PROBLEM STATEMENT:
Across the whole listing, copy out every line that includes the string "quartier".

RECORDS SUPPLIED:
=-=-=

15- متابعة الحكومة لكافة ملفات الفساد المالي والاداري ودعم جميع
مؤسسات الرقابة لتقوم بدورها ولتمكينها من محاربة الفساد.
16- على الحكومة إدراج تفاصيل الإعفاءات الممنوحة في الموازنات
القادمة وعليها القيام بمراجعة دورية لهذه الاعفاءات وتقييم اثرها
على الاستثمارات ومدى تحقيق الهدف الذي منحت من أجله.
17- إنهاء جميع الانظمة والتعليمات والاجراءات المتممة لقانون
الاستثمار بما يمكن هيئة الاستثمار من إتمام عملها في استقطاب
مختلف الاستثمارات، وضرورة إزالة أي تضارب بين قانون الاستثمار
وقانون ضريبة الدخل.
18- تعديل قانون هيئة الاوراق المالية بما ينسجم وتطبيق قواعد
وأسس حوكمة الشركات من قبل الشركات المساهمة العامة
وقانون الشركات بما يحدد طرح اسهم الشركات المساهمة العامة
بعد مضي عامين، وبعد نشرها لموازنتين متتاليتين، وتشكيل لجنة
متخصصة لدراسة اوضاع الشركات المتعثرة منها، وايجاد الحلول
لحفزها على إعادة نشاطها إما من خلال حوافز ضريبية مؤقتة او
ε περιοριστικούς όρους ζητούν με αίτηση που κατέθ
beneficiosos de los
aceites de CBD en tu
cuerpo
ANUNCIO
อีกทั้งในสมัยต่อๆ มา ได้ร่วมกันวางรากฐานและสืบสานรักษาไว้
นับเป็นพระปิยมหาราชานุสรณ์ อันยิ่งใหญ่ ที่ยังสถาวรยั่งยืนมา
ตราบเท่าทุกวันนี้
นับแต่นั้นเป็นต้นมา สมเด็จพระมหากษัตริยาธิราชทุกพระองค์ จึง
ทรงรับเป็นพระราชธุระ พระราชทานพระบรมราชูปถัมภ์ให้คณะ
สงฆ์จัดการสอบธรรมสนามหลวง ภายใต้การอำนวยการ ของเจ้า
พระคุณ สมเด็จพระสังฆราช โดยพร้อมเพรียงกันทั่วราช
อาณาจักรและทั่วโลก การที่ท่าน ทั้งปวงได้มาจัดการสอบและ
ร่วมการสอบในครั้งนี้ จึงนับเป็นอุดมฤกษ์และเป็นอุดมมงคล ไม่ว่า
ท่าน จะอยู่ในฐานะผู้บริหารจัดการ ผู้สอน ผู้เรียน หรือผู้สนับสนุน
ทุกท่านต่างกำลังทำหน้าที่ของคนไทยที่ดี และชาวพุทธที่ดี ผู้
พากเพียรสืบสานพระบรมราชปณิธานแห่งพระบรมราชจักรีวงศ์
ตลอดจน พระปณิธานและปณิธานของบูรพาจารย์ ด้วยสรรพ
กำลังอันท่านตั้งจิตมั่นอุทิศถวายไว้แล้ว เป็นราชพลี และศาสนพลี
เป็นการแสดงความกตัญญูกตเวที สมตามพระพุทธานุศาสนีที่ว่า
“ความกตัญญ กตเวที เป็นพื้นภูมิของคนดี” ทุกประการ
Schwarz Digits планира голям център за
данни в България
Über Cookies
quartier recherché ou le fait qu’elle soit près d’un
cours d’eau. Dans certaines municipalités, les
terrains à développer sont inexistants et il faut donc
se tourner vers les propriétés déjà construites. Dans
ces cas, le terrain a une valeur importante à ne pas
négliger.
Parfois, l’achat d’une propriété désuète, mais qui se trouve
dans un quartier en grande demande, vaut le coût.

=-=-=

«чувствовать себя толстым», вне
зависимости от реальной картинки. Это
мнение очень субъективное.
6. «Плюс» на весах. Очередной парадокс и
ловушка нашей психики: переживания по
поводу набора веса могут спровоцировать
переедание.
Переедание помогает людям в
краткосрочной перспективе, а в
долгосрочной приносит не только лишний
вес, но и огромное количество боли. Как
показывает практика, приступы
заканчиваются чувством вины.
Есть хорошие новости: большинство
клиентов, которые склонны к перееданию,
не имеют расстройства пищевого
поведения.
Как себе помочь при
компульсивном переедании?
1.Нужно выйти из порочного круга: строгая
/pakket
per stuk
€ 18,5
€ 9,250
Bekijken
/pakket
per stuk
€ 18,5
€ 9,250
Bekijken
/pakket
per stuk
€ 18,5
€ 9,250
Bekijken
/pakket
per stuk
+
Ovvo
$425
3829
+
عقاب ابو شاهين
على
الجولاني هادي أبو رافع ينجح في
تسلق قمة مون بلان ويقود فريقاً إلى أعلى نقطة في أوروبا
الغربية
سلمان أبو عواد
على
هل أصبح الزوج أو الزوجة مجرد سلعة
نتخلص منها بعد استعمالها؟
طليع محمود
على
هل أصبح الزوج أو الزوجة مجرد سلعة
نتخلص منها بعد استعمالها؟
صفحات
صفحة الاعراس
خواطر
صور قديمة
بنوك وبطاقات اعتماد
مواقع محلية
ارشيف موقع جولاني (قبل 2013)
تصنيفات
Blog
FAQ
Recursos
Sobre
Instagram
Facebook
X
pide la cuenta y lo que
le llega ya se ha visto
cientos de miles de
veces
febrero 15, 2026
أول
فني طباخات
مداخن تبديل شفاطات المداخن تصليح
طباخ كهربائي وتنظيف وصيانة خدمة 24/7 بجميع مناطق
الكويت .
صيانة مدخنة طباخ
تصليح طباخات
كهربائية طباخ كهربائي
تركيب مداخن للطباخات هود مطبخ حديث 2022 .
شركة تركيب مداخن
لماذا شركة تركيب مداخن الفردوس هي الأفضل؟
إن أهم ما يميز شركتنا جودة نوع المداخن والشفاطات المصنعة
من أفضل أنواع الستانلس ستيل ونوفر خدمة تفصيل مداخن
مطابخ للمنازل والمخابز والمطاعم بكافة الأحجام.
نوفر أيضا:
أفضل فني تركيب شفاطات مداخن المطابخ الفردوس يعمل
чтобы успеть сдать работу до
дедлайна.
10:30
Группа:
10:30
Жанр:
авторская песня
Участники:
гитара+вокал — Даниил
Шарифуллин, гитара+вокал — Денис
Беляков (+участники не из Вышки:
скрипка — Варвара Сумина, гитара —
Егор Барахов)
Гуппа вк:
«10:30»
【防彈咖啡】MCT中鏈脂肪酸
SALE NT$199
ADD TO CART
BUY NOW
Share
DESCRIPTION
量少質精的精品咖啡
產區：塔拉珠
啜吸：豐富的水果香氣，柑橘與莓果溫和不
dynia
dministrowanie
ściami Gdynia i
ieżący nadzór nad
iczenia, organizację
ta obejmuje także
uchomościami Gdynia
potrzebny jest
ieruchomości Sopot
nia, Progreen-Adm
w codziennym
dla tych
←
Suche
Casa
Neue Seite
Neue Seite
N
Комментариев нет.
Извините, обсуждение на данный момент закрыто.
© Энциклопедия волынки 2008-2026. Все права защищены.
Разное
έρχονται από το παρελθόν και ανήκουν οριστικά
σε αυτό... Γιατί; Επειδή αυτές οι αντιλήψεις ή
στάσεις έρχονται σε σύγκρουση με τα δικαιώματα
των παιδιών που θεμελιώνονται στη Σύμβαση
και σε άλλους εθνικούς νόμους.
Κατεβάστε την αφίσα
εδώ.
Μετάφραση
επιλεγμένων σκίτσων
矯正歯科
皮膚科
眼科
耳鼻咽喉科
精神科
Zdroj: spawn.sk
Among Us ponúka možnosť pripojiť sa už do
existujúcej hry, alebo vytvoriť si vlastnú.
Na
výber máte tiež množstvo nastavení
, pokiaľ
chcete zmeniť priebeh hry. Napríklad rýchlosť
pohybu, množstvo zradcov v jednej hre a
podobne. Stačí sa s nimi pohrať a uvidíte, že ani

=-=-=

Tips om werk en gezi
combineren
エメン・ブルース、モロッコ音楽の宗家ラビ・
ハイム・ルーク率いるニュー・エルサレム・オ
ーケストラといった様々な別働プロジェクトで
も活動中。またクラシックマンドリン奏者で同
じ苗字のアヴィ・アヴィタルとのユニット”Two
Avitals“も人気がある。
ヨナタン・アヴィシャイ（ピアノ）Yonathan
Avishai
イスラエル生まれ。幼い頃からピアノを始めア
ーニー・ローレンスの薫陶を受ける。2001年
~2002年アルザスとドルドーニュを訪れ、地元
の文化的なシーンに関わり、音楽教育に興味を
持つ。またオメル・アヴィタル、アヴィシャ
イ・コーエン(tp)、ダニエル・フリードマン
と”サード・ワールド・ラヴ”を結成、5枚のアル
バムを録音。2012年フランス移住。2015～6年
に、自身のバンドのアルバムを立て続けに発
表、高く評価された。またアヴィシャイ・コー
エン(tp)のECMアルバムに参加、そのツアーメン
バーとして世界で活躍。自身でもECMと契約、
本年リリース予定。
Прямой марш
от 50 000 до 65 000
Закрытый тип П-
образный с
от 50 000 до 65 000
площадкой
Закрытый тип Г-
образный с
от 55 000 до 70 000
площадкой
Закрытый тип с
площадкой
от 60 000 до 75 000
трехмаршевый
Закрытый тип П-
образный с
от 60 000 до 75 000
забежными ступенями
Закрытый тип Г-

=-=-=

SOLUTION FOR THIS TASK:
quartier recherché ou le fait qu’elle soit près d’un
dans un quartier en grande demande, vaut le coût.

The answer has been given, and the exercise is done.